Sales Promotions and Unilateral Offers

The Carbolic Smoke Ball judgement found that notifying action upon a term of benefit in a unilateral offer satisfies both acceptance and consideration.

Unilateral Offers

A sales promotion, in which a reward or other benefit is offered subject to a buyer satisifying a specified condition, such as supplying proof of purchase describes a unilateral offer.

If a buyer goes on to perform the condition and notifies the buyer of that fact, they will have accepted the offer in law and therefore be entitiled to the benefit that has been offered.

That may seem simple enough but this describes a contractual obligation which, as Hoover found to its cost in with its free flights promotion in the early 1990s can lead to catastrophe if you get its terms and conditions wrong. A celebrated judgement in England’s Court of Appeal (1892) concerning a case between a Mrs Calill and the Carbolic Smoke Ball Company tells you why.

The Carbolic Smoke Ball Company’s Advertisement

The company had advertised a device known as the Carbolic Smoke Ball which if used “three times daily for two weeks” would protect the user from a number of ailments, including influenza.

The advertisement stated that they were so sure of the truth of this that if anyone used it as directed and subsequently fell ill with any of the ailments listed, the company would pay them the sum of £100. They claimed that £1,000 had been deposited with their bank for this purpose. Mrs Calill used the device as instructed for two months until she fell ill with influenza. When the company failed to come up with the £100 she sucessfully took them to court for breach of contract.

The Offer

On appeal the company put forward a number of arguments, designed to protect themselves from Mrs Calill’s claim. Two of these; that the advertisement was stating a policy, not a promise and further that the offer of a £100 was a bet and therefore unenforceable at the time were dismissed out of hand. The court made this clear when Lord Justice Linley said:

I say this for the purpose of giving point to the observation that we are not inferring a promise; there is the promise as plain as words can make it.

He then went on to find that in the case of such offers:

They are offers to anybody who performs the conditions named in the advertisement and anybody who does perform the condition accepts the offer.

Notifying Acceptance of a Unilateral Offer

The company's lawyers then claimed that as Mrs Calill had not “notified” the company of her acceptance of the offer of £100 nor provided any consideration either, i.e. a thing of value in return, she could not have satisfied a contract. On this the court found that given the wording of the offer, Mrs Calill’s acceptance of it had been made on the grounds that;

…the person who makes the offer gets the notice of acceptance contemporaneously with his notice of the performance of the condition

and went on to rule that anyone making an offer worded in the fashion of the company's;

…shows by his language and from the nature of the transaction that he does not expect and does not require notice of the acceptance apart from notice of the performance.

In other words by the simple act of making the fact known to the company that despite using the device as directed in the advertisement she had gone down with influenza, Mrs Calill had satisfied the requirements for notification and acceptance.

Consideration for the Offer

The defence then argued that as the offer was of no value to the company it represented an unenforceable promise of gift.
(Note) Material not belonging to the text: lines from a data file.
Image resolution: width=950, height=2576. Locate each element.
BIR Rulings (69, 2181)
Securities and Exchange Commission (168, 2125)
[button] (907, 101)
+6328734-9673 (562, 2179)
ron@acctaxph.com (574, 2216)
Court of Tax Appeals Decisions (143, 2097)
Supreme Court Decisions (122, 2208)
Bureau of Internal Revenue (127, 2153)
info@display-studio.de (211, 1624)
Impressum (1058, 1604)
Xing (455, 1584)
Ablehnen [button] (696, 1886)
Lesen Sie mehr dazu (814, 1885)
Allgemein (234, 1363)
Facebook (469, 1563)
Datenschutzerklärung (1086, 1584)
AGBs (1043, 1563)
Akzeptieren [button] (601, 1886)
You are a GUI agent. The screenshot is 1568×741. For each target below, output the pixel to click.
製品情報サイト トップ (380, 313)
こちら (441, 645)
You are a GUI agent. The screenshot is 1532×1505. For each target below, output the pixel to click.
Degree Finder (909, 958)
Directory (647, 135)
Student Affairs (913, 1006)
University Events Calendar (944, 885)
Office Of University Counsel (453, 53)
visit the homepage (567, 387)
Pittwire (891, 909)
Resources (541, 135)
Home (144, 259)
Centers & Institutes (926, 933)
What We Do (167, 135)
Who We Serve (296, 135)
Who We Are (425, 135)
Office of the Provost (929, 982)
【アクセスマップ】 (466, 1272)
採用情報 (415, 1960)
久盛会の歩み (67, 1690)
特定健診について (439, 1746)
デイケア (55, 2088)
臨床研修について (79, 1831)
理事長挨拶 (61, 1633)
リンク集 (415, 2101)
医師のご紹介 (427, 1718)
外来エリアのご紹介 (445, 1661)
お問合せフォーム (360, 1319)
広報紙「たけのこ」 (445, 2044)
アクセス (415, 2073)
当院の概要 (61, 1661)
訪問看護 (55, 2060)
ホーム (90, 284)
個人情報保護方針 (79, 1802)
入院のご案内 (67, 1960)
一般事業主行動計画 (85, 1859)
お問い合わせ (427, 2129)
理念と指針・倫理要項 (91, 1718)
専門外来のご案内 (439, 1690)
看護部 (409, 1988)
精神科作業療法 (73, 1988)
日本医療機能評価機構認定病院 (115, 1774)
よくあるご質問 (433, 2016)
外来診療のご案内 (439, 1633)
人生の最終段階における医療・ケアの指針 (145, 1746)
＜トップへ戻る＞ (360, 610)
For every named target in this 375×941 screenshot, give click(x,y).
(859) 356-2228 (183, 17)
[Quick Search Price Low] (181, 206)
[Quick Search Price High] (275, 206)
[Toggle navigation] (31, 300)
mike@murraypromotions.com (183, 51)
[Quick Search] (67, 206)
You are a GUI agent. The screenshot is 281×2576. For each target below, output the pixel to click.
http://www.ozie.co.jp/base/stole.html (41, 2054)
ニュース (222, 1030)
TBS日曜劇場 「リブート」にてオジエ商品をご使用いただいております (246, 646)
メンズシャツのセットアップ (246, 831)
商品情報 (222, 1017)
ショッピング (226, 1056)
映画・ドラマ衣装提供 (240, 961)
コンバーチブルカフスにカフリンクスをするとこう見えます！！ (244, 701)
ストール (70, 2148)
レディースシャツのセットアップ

The court found that there was a value to it as it had acted as an incentive to produce a sale which was clearly a thing of benefit. The court also found that anyone taking the trouble to use the product three times daily for two weeks as stated in the offer would have provided something of value in return and therefore satisfied the condition of consideration.

On this second point Lord Justice Linley posed the rhetorical question:

Does not the person who acts upon this advertisement and accepts the offer put himself to some inconvenience at the request of the defendants?

His answer to this was that by using the company’s device as stated Mrs Calill had suffered:

…some inconvenience at the request of the defendants

and that constituted a thing of value on Mrs Calill’s part which he ruled was:

...ample consideration for the promise.

The court found that Mrs Calill was therefore entitled to the reward of a £100 and the company's appeal was dismissed.


It is hard to imagine another case in which so many defences were put to the test and found wanting. Callil versus the Carbolic Smoke Ball company established clear and unequivocal definitions of the rights and responsibilities of all parties engaged in any form of contract, which is why it has become such a classic judgement.

Terms and conditions must always be carefully considered for any contract; especially so when considering a sales promotional offer containing a unilateral condition. For example if such an offer is to be directed to an individual, a designated group or the world at large or to be subject to a time limit, it should say so. Terms and conditions must pass the test of what can be construed to be reasonable and in no sense contradict each other or statutory and common law.

It should also be noted that the judge expressly made the point that the conditions of acceptance and consideration for the Carbolic Smoke Ball company's offer of a £100 were satisfied by Mrs. Cahill, simply by notifying the company that despite using the device as directed, she had fallen ill with influenza.

If a requirement to notify acceptance is ambiguous, the judgement in Calill v The Carbolic Smoke Ball Company could end up determining the outcome of any subsequent dispute, as was to be the case for the Hoover company's disastrous free flights promotion almost exactly a hundred years later - If in doubt; talk to your lawyer.